Task statement:
Copy verbatim the block of lines in the entries below whose first line contains "с дачами россиян." and whose last line contains "было зафиксировано в". Leave out all other lines.

Data excerpts:
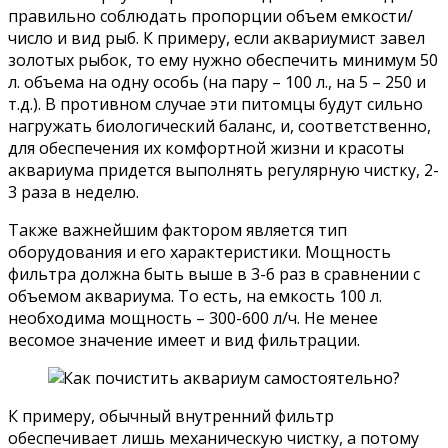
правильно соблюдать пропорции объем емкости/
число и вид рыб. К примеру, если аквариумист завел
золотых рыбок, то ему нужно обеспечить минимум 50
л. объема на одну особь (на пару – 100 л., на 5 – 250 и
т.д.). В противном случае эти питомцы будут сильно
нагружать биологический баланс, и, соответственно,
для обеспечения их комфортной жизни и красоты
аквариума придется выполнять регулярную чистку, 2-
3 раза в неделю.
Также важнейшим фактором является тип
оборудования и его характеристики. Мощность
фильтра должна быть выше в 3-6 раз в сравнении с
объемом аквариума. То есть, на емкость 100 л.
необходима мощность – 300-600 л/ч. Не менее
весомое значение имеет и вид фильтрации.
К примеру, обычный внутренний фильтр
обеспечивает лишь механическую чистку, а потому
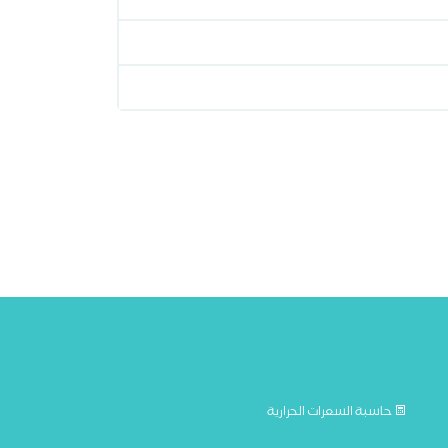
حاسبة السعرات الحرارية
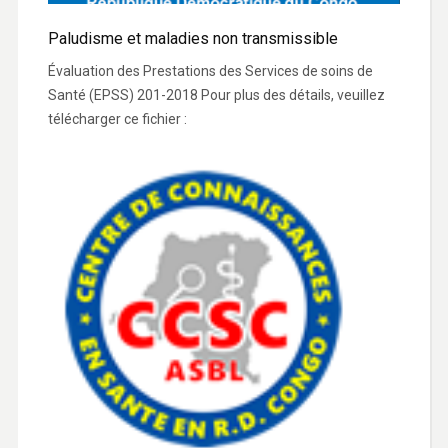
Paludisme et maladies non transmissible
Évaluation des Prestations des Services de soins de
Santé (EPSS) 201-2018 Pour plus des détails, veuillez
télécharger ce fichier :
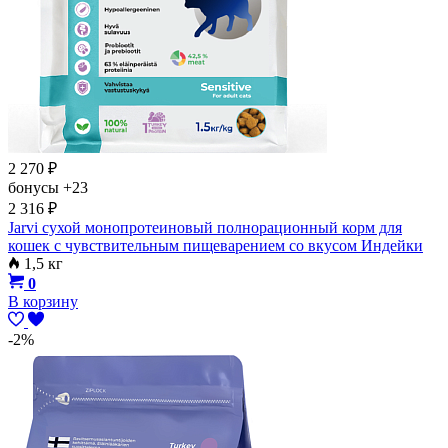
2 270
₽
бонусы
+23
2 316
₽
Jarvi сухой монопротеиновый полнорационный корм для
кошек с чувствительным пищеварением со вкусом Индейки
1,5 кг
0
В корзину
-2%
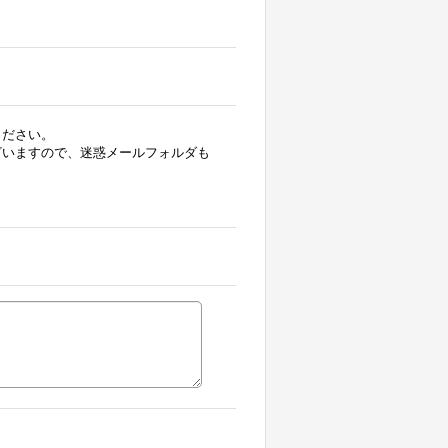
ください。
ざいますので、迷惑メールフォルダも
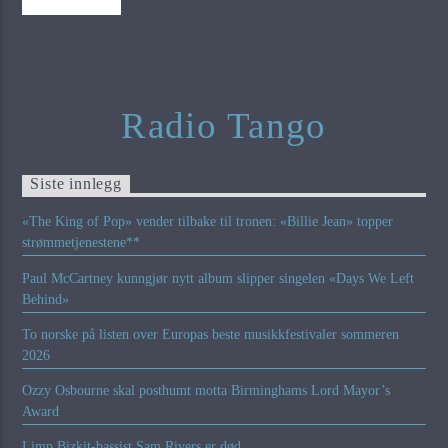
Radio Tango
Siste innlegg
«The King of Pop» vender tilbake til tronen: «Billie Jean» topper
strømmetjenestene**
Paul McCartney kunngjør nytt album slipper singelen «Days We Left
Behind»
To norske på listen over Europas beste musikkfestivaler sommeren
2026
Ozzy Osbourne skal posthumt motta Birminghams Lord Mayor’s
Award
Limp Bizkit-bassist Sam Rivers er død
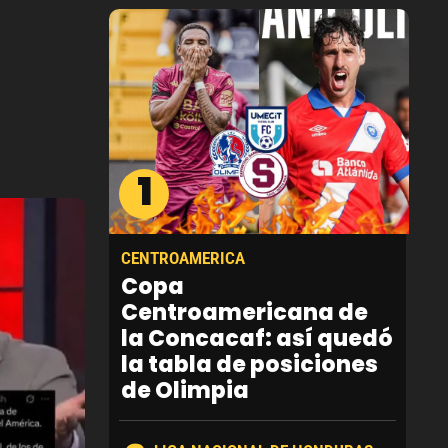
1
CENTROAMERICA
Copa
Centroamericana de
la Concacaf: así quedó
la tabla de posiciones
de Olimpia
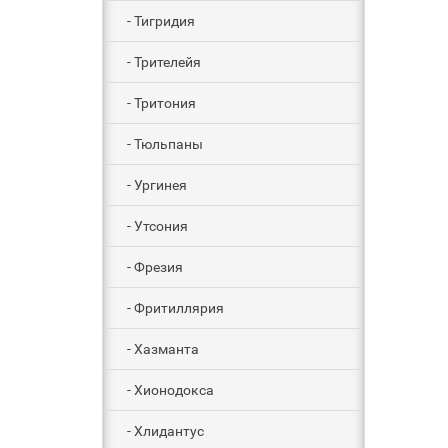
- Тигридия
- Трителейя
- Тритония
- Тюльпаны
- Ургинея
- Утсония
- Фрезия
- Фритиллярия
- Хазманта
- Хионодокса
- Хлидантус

---

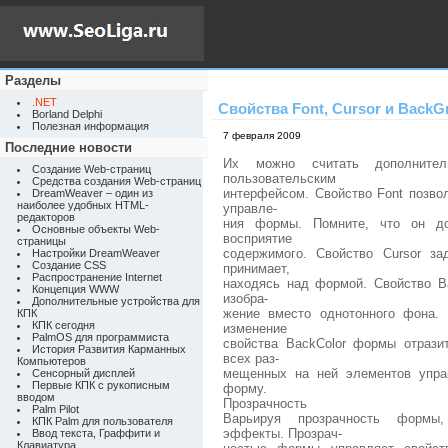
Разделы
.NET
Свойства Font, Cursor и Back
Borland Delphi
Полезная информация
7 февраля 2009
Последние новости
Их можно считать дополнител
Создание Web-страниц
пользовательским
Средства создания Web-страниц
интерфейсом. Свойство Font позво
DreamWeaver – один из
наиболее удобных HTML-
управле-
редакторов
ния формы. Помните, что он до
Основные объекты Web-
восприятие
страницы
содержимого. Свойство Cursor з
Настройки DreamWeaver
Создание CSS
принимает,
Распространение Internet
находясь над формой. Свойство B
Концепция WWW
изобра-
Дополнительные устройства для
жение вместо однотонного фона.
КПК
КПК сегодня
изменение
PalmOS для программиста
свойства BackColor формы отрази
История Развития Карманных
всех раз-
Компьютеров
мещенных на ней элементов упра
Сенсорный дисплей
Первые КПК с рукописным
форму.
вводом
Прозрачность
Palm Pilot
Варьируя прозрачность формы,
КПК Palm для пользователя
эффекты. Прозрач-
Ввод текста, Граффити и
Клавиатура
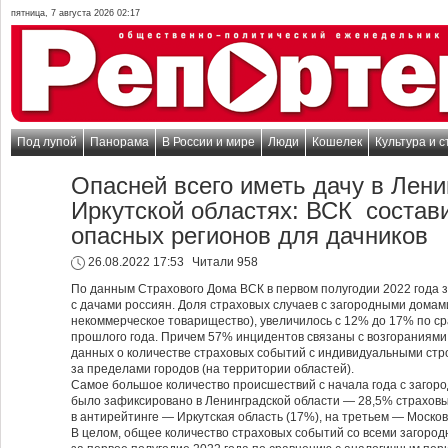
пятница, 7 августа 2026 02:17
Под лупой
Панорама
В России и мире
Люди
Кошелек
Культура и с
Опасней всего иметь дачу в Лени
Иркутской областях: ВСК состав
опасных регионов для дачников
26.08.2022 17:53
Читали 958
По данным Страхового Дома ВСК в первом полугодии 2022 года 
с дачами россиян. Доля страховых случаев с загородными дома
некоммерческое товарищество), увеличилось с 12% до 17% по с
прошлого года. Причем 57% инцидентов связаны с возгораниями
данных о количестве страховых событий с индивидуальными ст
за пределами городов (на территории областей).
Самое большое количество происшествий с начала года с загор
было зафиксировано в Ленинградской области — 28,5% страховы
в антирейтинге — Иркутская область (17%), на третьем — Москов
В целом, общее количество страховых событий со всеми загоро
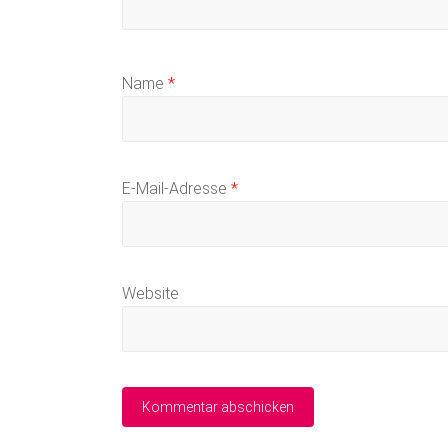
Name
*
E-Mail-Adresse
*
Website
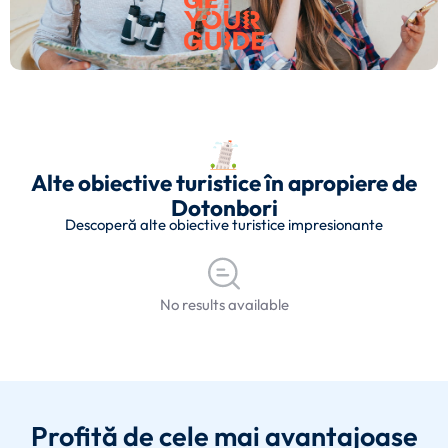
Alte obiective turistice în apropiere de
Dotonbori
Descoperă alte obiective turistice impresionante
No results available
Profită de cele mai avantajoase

Exercise response:
с дачами россиян. Доля страховых случаев с загородными дома
некоммерческое товарищество), увеличилось с 12% до 17% по с
прошлого года. Причем 57% инцидентов связаны с возгораниями
данных о количестве страховых событий с индивидуальными ст
за пределами городов (на территории областей).
Самое большое количество происшествий с начала года с загор
было зафиксировано в Ленинградской области — 28,5% страховы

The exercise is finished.